Saved entries
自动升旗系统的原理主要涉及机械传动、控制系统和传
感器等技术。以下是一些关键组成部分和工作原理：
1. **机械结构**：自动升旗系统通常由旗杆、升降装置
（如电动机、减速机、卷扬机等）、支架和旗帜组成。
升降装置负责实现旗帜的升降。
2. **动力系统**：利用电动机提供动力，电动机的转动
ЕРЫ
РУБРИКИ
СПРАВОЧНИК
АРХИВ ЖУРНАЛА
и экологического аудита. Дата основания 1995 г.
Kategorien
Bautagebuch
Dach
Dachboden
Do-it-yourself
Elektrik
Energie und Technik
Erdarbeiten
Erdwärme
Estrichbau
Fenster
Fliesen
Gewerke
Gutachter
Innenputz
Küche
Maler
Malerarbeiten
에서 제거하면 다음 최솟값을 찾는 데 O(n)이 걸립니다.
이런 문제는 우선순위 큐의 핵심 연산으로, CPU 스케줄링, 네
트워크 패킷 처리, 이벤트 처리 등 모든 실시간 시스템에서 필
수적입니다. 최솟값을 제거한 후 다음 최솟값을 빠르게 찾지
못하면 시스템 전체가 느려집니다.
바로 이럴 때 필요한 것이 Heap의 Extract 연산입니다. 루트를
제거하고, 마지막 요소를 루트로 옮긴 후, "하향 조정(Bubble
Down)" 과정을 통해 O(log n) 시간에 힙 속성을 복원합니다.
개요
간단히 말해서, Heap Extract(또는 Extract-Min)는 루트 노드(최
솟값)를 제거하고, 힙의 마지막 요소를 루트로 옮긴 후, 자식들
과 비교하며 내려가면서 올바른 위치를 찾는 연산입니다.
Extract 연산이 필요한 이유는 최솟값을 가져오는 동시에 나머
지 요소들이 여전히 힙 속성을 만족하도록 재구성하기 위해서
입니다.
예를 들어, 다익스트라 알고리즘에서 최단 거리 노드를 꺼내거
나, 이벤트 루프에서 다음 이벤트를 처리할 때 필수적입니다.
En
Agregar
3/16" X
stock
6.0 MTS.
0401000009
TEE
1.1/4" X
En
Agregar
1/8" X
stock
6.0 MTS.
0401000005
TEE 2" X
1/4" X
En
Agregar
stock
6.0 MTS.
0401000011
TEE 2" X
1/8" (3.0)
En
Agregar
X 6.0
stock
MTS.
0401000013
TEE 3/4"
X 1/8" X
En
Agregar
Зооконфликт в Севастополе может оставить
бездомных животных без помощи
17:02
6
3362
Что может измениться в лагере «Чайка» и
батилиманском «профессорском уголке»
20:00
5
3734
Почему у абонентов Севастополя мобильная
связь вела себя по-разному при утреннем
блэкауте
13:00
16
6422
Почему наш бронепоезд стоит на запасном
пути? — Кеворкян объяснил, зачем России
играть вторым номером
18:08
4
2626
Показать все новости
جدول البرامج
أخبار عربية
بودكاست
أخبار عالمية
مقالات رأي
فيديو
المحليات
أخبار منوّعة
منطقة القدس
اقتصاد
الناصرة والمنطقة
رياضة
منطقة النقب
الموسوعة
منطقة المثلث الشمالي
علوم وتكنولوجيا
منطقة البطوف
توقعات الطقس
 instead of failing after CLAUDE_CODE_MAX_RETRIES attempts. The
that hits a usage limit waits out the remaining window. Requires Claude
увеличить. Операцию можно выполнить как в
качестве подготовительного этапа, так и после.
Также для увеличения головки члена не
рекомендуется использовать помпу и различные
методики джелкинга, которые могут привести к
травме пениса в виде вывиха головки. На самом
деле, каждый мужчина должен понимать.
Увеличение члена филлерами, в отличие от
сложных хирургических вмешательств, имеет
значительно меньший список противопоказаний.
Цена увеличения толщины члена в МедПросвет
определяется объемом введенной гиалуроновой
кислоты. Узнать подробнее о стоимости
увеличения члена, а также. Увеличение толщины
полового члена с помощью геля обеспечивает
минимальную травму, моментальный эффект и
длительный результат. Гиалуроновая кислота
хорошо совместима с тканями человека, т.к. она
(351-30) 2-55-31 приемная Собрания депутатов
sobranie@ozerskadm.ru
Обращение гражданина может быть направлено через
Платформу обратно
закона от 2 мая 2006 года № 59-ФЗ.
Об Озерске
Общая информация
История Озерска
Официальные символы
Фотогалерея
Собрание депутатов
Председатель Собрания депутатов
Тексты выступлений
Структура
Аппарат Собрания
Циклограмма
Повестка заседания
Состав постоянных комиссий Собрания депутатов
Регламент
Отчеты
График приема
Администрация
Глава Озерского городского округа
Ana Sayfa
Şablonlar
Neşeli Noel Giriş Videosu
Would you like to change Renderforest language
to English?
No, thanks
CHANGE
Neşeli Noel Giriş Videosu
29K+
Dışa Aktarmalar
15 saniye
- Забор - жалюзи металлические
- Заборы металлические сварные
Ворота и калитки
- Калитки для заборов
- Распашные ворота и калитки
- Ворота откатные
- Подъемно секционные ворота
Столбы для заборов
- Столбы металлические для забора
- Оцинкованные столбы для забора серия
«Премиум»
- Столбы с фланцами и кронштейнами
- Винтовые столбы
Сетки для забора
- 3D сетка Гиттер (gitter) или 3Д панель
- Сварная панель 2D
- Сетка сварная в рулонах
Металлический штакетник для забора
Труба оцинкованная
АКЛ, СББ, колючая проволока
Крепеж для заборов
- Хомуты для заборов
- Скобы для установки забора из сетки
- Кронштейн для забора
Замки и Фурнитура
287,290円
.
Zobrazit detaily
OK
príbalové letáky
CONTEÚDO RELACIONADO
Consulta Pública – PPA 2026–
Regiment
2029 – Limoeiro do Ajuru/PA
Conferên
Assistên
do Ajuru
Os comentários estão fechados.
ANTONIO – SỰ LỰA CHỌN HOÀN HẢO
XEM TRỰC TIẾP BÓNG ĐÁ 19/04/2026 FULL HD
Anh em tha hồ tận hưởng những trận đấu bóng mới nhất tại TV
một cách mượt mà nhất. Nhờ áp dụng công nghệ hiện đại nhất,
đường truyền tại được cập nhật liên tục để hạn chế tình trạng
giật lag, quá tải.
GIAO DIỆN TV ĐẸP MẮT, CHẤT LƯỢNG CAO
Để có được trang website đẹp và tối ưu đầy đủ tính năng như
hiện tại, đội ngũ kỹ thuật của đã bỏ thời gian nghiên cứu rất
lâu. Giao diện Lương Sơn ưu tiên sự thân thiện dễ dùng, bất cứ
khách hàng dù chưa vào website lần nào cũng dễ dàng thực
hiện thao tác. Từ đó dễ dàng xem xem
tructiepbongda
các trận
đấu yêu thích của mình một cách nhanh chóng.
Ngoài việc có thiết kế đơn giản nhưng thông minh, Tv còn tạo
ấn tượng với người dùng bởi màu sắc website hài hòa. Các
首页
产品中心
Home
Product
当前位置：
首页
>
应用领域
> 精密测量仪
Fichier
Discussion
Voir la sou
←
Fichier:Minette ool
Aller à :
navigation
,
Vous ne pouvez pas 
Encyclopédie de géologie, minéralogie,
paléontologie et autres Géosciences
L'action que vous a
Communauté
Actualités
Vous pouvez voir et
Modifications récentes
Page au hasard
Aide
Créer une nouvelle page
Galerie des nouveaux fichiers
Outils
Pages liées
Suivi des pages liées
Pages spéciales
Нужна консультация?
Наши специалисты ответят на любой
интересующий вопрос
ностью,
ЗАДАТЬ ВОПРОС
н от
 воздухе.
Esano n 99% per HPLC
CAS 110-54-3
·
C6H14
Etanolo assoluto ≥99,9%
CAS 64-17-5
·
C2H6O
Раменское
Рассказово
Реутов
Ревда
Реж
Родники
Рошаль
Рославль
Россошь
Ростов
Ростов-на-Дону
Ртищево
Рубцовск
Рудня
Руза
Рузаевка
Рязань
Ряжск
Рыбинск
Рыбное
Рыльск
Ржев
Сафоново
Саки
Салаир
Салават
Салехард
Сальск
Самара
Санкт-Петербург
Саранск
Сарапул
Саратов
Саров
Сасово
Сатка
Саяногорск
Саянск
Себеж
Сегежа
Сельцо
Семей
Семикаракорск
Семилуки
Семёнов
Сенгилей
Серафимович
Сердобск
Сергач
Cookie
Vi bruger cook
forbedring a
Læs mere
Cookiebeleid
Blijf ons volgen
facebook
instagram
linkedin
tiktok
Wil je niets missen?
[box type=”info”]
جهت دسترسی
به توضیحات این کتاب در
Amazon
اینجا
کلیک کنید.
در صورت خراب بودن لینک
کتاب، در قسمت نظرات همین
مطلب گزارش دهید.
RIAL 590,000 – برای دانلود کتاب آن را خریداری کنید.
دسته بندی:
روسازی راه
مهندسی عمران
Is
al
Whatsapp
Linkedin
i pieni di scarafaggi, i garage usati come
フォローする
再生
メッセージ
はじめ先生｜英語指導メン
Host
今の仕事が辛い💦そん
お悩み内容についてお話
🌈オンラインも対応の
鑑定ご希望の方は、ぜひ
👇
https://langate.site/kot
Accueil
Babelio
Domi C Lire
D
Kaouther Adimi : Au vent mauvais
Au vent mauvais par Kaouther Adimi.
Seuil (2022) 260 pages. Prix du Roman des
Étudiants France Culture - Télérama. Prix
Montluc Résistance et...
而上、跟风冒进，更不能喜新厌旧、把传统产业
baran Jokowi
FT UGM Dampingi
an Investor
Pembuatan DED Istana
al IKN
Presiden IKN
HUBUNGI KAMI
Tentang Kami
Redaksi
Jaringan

WHAT IS EXPECTED: Your reply should be an exact copy of every line from the line with "интересующий вопрос" through the final line of the data, and nothing more.

SOLUTION TO THE PROBLEM:
интересующий вопрос
ностью,
ЗАДАТЬ ВОПРОС
н от
 воздухе.
Esano n 99% per HPLC
CAS 110-54-3
·
C6H14
Etanolo assoluto ≥99,9%
CAS 64-17-5
·
C2H6O
Раменское
Рассказово
Реутов
Ревда
Реж
Родники
Рошаль
Рославль
Россошь
Ростов
Ростов-на-Дону
Ртищево
Рубцовск
Рудня
Руза
Рузаевка
Рязань
Ряжск
Рыбинск
Рыбное
Рыльск
Ржев
Сафоново
Саки
Салаир
Салават
Салехард
Сальск
Самара
Санкт-Петербург
Саранск
Сарапул
Саратов
Саров
Сасово
Сатка
Саяногорск
Саянск
Себеж
Сегежа
Сельцо
Семей
Семикаракорск
Семилуки
Семёнов
Сенгилей
Серафимович
Сердобск
Сергач
Cookie
Vi bruger cook
forbedring a
Læs mere
Cookiebeleid
Blijf ons volgen
facebook
instagram
linkedin
tiktok
Wil je niets missen?
[box type=”info”]
جهت دسترسی
به توضیحات این کتاب در
Amazon
اینجا
کلیک کنید.
در صورت خراب بودن لینک
کتاب، در قسمت نظرات همین
مطلب گزارش دهید.
RIAL 590,000 – برای دانلود کتاب آن را خریداری کنید.
دسته بندی:
روسازی راه
مهندسی عمران
Is
al
Whatsapp
Linkedin
i pieni di scarafaggi, i garage usati come
フォローする
再生
メッセージ
はじめ先生｜英語指導メン
Host
今の仕事が辛い💦そん
お悩み内容についてお話
🌈オンラインも対応の
鑑定ご希望の方は、ぜひ
👇
https://langate.site/kot
Accueil
Babelio
Domi C Lire
D
Kaouther Adimi : Au vent mauvais
Au vent mauvais par Kaouther Adimi.
Seuil (2022) 260 pages. Prix du Roman des
Étudiants France Culture - Télérama. Prix
Montluc Résistance et...
而上、跟风冒进，更不能喜新厌旧、把传统产业
baran Jokowi
FT UGM Dampingi
an Investor
Pembuatan DED Istana
al IKN
Presiden IKN
HUBUNGI KAMI
Tentang Kami
Redaksi
Jaringan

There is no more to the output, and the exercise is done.